Using a Printer as a Sensitometer
A widely used and invaluable technique that is essential in duplication is
the production of a "print through". In order to establish that an
image is printed onto the required straight-line portion of a duplicating
material it is necessary to print a series of exposures from the original
material onto the duplicating film. This can be done in several simple ways.
- Print a standard negative
that includes a small step wedge, onto the duplication stock. The standard
negative can be one produced by the Society of Motion Picture and
Television Engineers in USA, or the British Kinematographic Sound and
Television Society in the UK, or one produced locally by a laboratory. In
every case the grey scale should be large enough to measure with a 3mm
densitometer aperture.
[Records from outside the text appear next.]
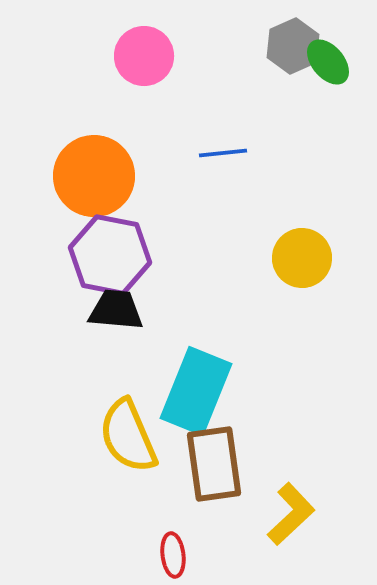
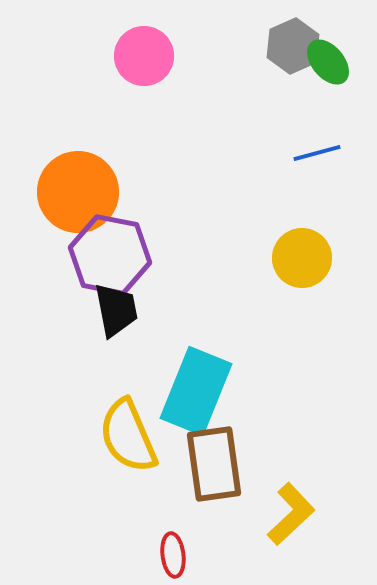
blue line: moved 94 px right; rotated 9 degrees counterclockwise
orange circle: moved 16 px left, 16 px down
black trapezoid: rotated 74 degrees clockwise
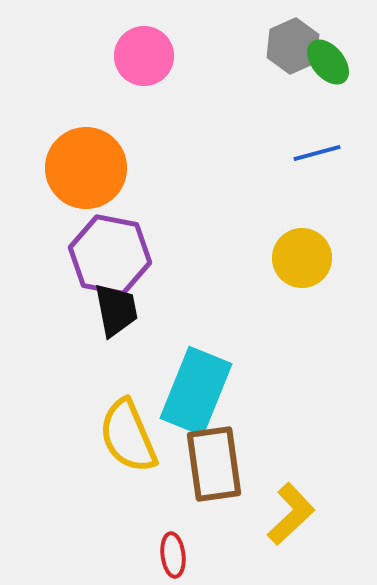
orange circle: moved 8 px right, 24 px up
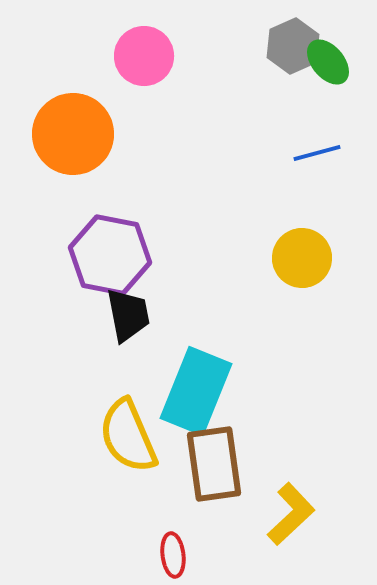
orange circle: moved 13 px left, 34 px up
black trapezoid: moved 12 px right, 5 px down
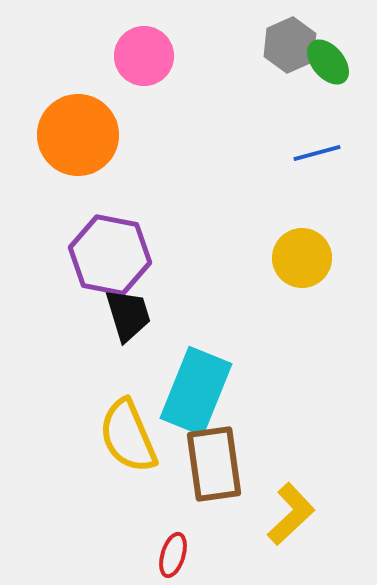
gray hexagon: moved 3 px left, 1 px up
orange circle: moved 5 px right, 1 px down
black trapezoid: rotated 6 degrees counterclockwise
red ellipse: rotated 24 degrees clockwise
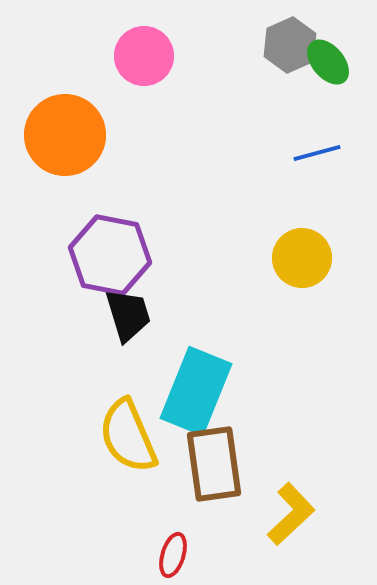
orange circle: moved 13 px left
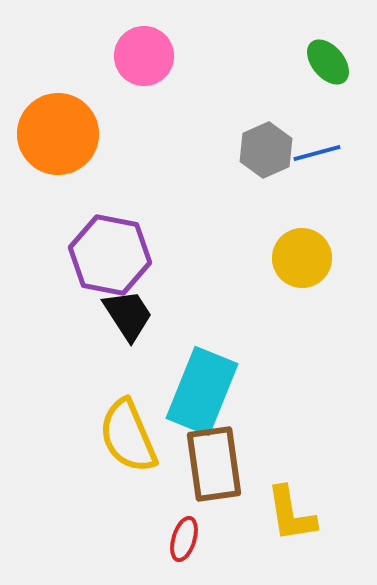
gray hexagon: moved 24 px left, 105 px down
orange circle: moved 7 px left, 1 px up
black trapezoid: rotated 16 degrees counterclockwise
cyan rectangle: moved 6 px right
yellow L-shape: rotated 124 degrees clockwise
red ellipse: moved 11 px right, 16 px up
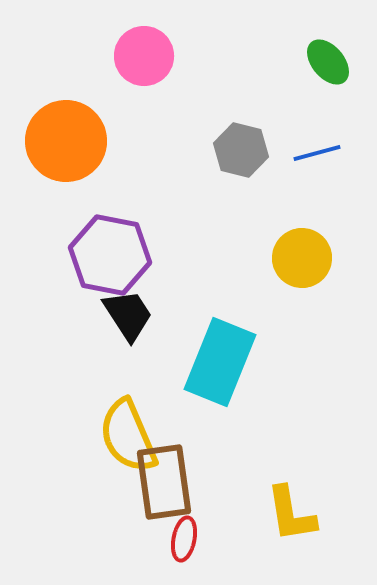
orange circle: moved 8 px right, 7 px down
gray hexagon: moved 25 px left; rotated 22 degrees counterclockwise
cyan rectangle: moved 18 px right, 29 px up
brown rectangle: moved 50 px left, 18 px down
red ellipse: rotated 6 degrees counterclockwise
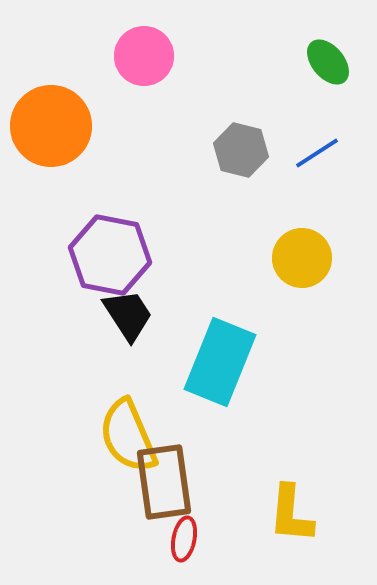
orange circle: moved 15 px left, 15 px up
blue line: rotated 18 degrees counterclockwise
yellow L-shape: rotated 14 degrees clockwise
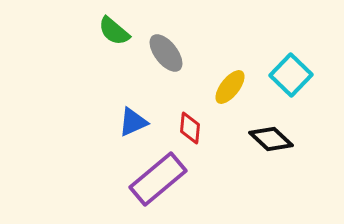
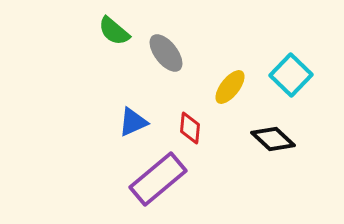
black diamond: moved 2 px right
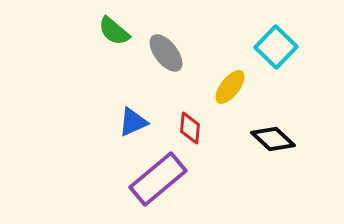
cyan square: moved 15 px left, 28 px up
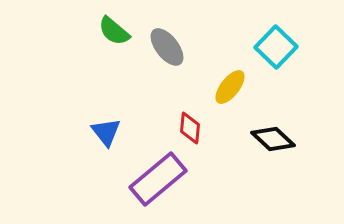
gray ellipse: moved 1 px right, 6 px up
blue triangle: moved 27 px left, 10 px down; rotated 44 degrees counterclockwise
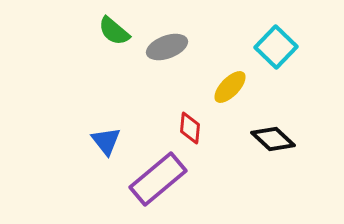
gray ellipse: rotated 72 degrees counterclockwise
yellow ellipse: rotated 6 degrees clockwise
blue triangle: moved 9 px down
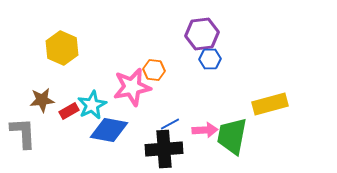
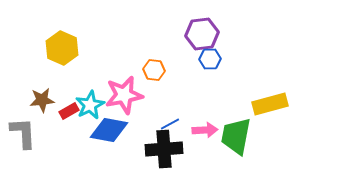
pink star: moved 8 px left, 8 px down
cyan star: moved 2 px left
green trapezoid: moved 4 px right
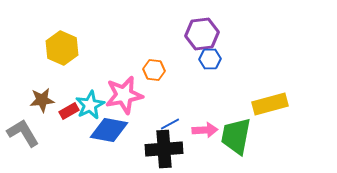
gray L-shape: rotated 28 degrees counterclockwise
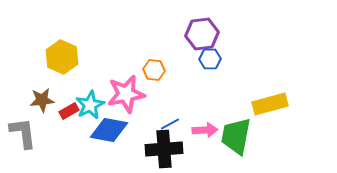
yellow hexagon: moved 9 px down
pink star: moved 2 px right, 1 px up
gray L-shape: rotated 24 degrees clockwise
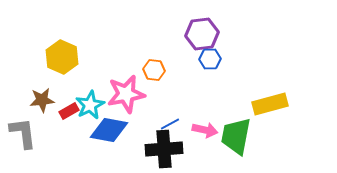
pink arrow: rotated 15 degrees clockwise
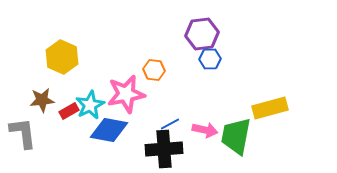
yellow rectangle: moved 4 px down
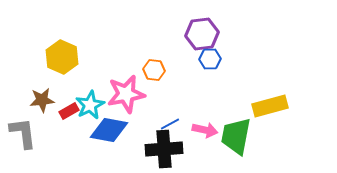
yellow rectangle: moved 2 px up
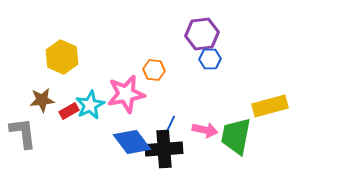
blue line: moved 1 px down; rotated 36 degrees counterclockwise
blue diamond: moved 23 px right, 12 px down; rotated 42 degrees clockwise
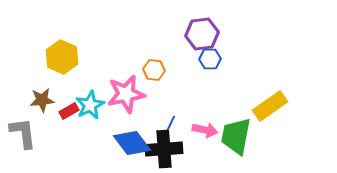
yellow rectangle: rotated 20 degrees counterclockwise
blue diamond: moved 1 px down
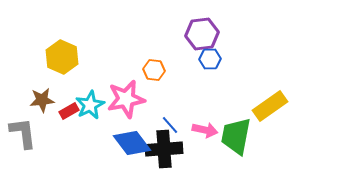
pink star: moved 5 px down
blue line: rotated 66 degrees counterclockwise
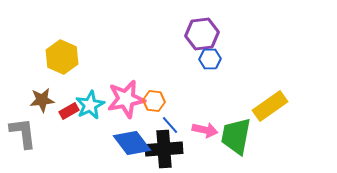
orange hexagon: moved 31 px down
The steps can be marked as corresponding to the
highest and lowest discernible densities that exist within original work
images, and used for the density plots in the set-up procedures described
below. This procedure is less accurate than using a control strip, as
there are fewer steps and it is less easy to interpolate. The standard
negative is particularly appropriate to the LAD system.
- A control strip exposed by a
sensitometer and processed for process control purposes can be used as a
test strip. The steps that correspond to the highest and lowest image
densities can be marked on a control strip and the "print
through" image of this strip will show the resulting densities. This
technique is the one most often used in the 2-point set up procedures that
follow.
The procedure is most easily used on a rotary contact printer, but an
optical printer can still produce sufficient of each step to be read in a
densitometer even though a frame line may obscure some of each step.